Enrollment fell to 150 students. The dual campus approach placed a strain on some families, particularly those with students at the two different campuses.
Metro Charter leaders continued to look for an alternative, and after being unable to find a location large enough to accommodate the entire student body in Downtown, they signed a two-year lease for the Lincoln Heights space.
The situation was a hurdle to many, including Zuzy Chavez. The founding parent and former board member had one daughter who graduated from Metro Charter and another who just finished first grade.
Chavez said that she was looking at other options for her younger daughter, but held out hope that Metro Charter would return to Downtown. Although the 3.5-mile difference between the sites at 700 Wilshire and Lincoln Heights might seem negligible, traffic placed a strain on parents such as Chavez.
“Last year was a struggle because there were so many changes,” Chavez said. “Both my girls loved school and loved Metro.”
Lack of Options
Metro’s demise is a blow to community members who have long clamored for more education and early childhood options in the Central City.
Scott Bytof, whose daughter was one of six students to complete each grade at Metro Charter, wants to know what Downtown residents and organizations will do in the wake of the shutdown.
“The interesting thing is, as we continue, what is the Downtown response going to be?” Bytof said. “We see a lot of kids in Downtown. Where are your kids going to go to school? Are they just going to reach a certain age and then move on?”
According to projections, Downtown’s population is expected to grow from approximately 75,000 residents today to 200,000 by 2040.
Fourteenth District City Councilman José Huizar, who in 2013 advocated for the school’s initial charter approval, said he was saddened by the vote to close Metro Charter, and called on the Los Angeles Unified School District to help find sites and address education options within Downtown to meet the growth of the Central City.
“We now have more than 75,000 people that live in Downtown and over 500,000 that work here,” Huizar said in an email. “We need to increase amenities, including schools, to get people to stay in Downtown.”
Jessica Lall, a board member at Metro Charter and the president and CEO of the Central City Association, echoed Huizar’s sentiment. She pointed to a study commissioned by the CCA and conducted by Loyola Marymount University that found that only 22% of DTLA residents perceive local kindergarten through 12th grade education options as “good.”

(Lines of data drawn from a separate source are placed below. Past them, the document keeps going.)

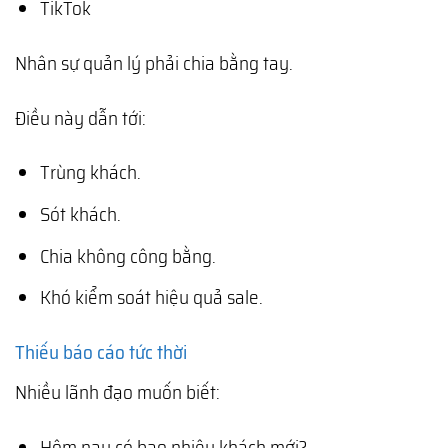
TikTok
Nhân sự quản lý phải chia bằng tay.
Điều này dẫn tới:
Trùng khách.
Sót khách.
Chia không công bằng.
Khó kiểm soát hiệu quả sale.
Thiếu báo cáo tức thời
Nhiều lãnh đạo muốn biết:
Hôm nay có bao nhiêu khách mới?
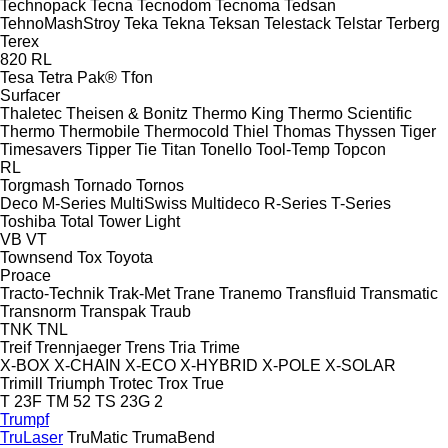
Technopack
Tecna
Tecnodom
Tecnoma
Tedsan
TehnoMashStroy
Teka
Tekna
Teksan
Telestack
Telstar
Terberg
Terex
820
RL
Tesa
Tetra Pak®
Tfon
Surfacer
Thaletec
Theisen & Bonitz
Thermo King
Thermo Scientific
Thermo
Thermobile
Thermocold
Thiel
Thomas
Thyssen
Tiger
Timesavers
Tipper Tie
Titan
Tonello
Tool-Temp
Topcon
RL
Torgmash
Tornado
Tornos
Deco
M-Series
MultiSwiss
Multideco
R-Series
T-Series
Toshiba
Total
Tower Light
VB
VT
Townsend
Tox
Toyota
Proace
Tracto-Technik
Trak-Met
Trane
Tranemo
Transfluid
Transmatic
Transnorm
Transpak
Traub
TNK
TNL
Treif
Trennjaeger
Trens
Tria
Trime
X-BOX
X-CHAIN
X-ECO
X-HYBRID
X-POLE
X-SOLAR
Trimill
Triumph
Trotec
Trox
True
T 23F
TM 52
TS 23G 2
Trumpf
TruLaser
TruMatic
TrumaBend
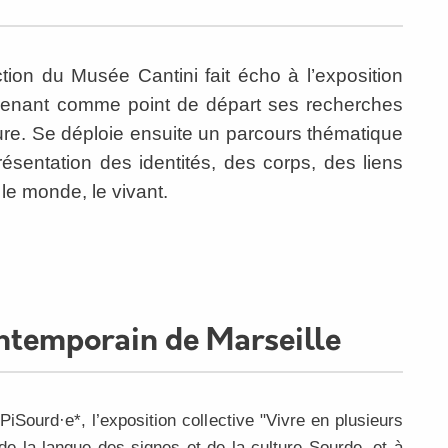
tion du Musée Cantini fait écho à l’exposition
prenant comme point de départ ses recherches
gure. Se déploie ensuite un parcours thématique
résentation des identités, des corps, des liens
 le monde, le vivant.
ntemporain de Marseille
Sourd·e*, l’exposition collective "Vivre en plusieurs
e de la langue des signes et de la culture Sourde, et à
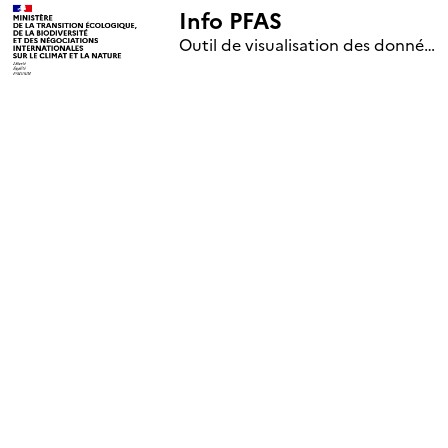
Info PFAS
+
Outil de visualisation des données nationales de surveillance des substances PFAS (mise à jour le 1er jour de chaque mois)
–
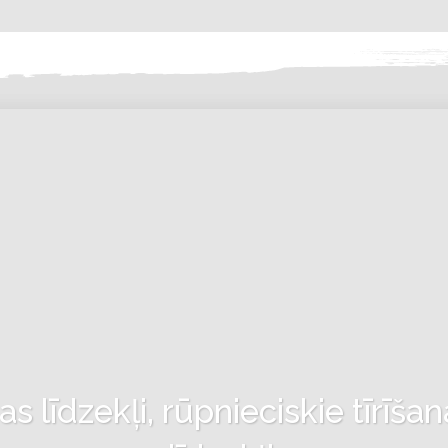
 līdzekļi, rūpnieciskie tīrīšan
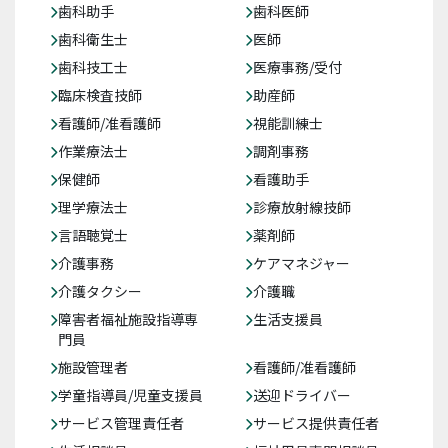
歯科助手
歯科医師
歯科衛生士
医師
歯科技工士
医療事務/受付
臨床検査技師
助産師
看護師/准看護師
視能訓練士
作業療法士
調剤事務
保健師
看護助手
理学療法士
診療放射線技師
言語聴覚士
薬剤師
介護事務
ケアマネジャー
介護タクシー
介護職
障害者福祉施設指導専
生活支援員
門員
施設管理者
看護師/准看護師
学童指導員/児童支援員
送迎ドライバー
サービス管理責任者
サービス提供責任者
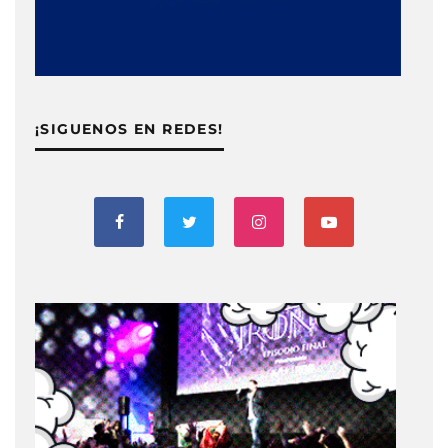
¡SIGUENOS EN REDES!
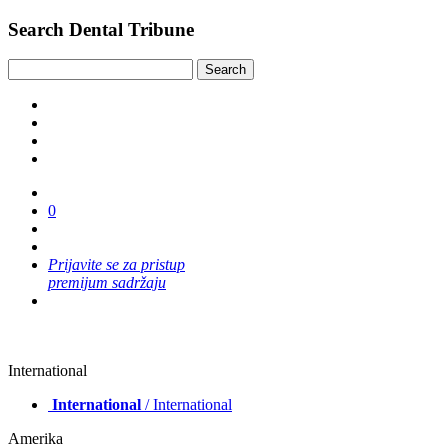
Search Dental Tribune
0
Prijavite se za pristup
premijum sadržaju
International
International
/ International
Amerika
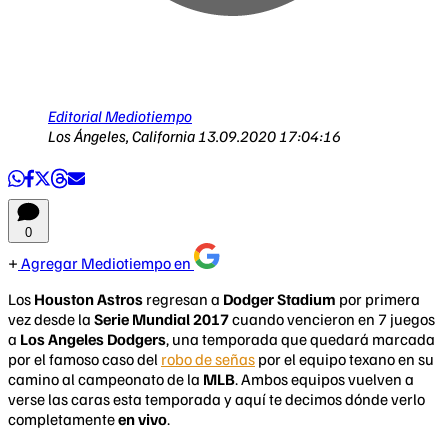
Editorial Mediotiempo
Los Ángeles, California
13.09.2020 17:04:16
0
Agregar Mediotiempo en
Los
Houston Astros
regresan a
Dodger Stadium
por primera
vez desde la
Serie Mundial 2017
cuando vencieron en 7 juegos
a
Los Angeles Dodgers
, una temporada que quedará marcada
por el famoso caso del
robo de señas
por el equipo texano en su
camino al campeonato de la
MLB
. Ambos equipos vuelven a
verse las caras esta temporada y aquí te decimos dónde verlo
completamente
en vivo
.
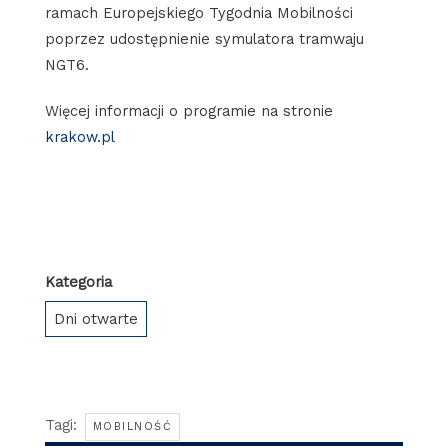
ramach Europejskiego Tygodnia Mobilności
poprzez udostępnienie symulatora tramwaju
NGT6.
Więcej informacji o programie na stronie
krakow.pl
Kategoria
Dni otwarte
Tagi:
MOBILNOŚĆ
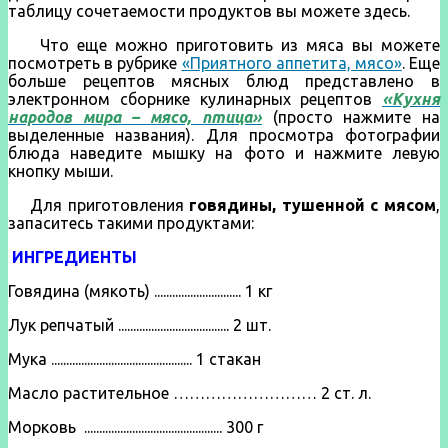
таблицу сочетаемости продуктов вы можете здесь.
Что еще можно приготовить из мяса вы можете
посмотреть в рубрике
«Приятного аппетита, мясо»
. Еще
больше рецептов мясных блюд представлено в
электронном сборнике кулинарных рецептов
«Кухня
народов мира – мясо, птица»
(просто нажмите на
выделенные названия). Для просмотра фотографии
блюда наведите мышку на фото и нажмите левую
кнопку мыши.
Для приготовления
говядины, тушенной с мясом
,
запаситесь такими продуктами:
ИНГРЕДИЕНТЫ
Говядина (мякоть) ............................. 1 кг
Лук репчатый ..................................... 2 шт.
Мука ............................................... 1 стакан
Масло растительное ……………………… 2 ст. л.
Морковь .............................................. 300 г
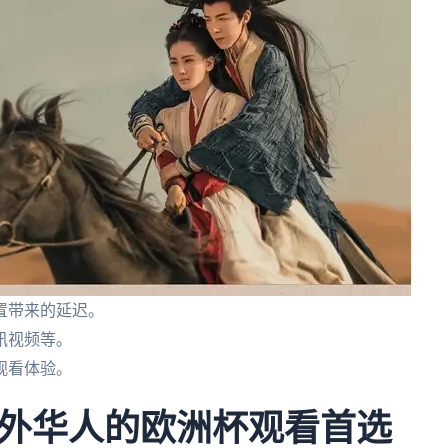
置带来的延迟。
讯视频等。
观看体验。
外华人的欧洲杯观看首选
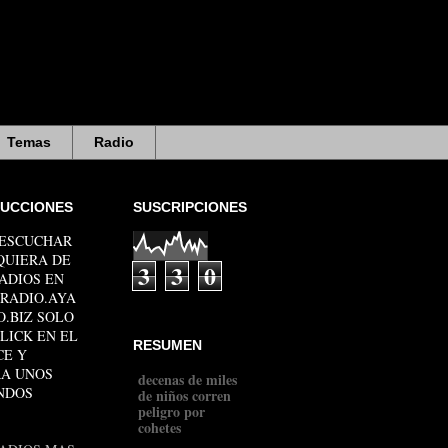
Temas
Radio
RUCCIONES
SUSCRIPCIONES
 ESCUCHAR
QUIERA DE
3
3
0
ADIOS EN
RADIO.AYA
.BIZ SOLO
LICK EN EL
RESUMEN
CE Y
RA UNOS
decenas de miles
NDOS
de niños corren
peligro por
cohetes
-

“I think when you look at that number and think, does there need to be continued options outside of Metro Charter, the answer is no doubt yes,” Lall said. “It’s unfortunate that we weren’t able to come to a resolution for Metro Charter, but the need will only continue to grow as we add more residents.”
Misra said she hopes that someone or a group of people will come together and carry a similar torch for Downtown families.
“When I look at the life of Metro, I don’t view it from a perspective of failure,” Misra said. “We did face hurdles and challenges, but I hope the newer generation takes this as a precedent and learns from all the challenges that we faced.”
She added, “It was a very heroic effort from families who wanted to keep living here and not up and leave once their kids turned 5.”